◆ What you are asked to do ◆
Nothing in the records should differ when they are repeated. Restate them word for word.

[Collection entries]
*** Begin section ***

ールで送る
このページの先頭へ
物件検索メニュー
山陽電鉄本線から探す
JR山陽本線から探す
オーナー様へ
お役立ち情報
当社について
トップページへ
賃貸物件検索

*** End section ***

◆ Solution below ◆
ールで送る
このページの先頭へ
物件検索メニュー
山陽電鉄本線から探す
JR山陽本線から探す
オーナー様へ
お役立ち情報
当社について
トップページへ
賃貸物件検索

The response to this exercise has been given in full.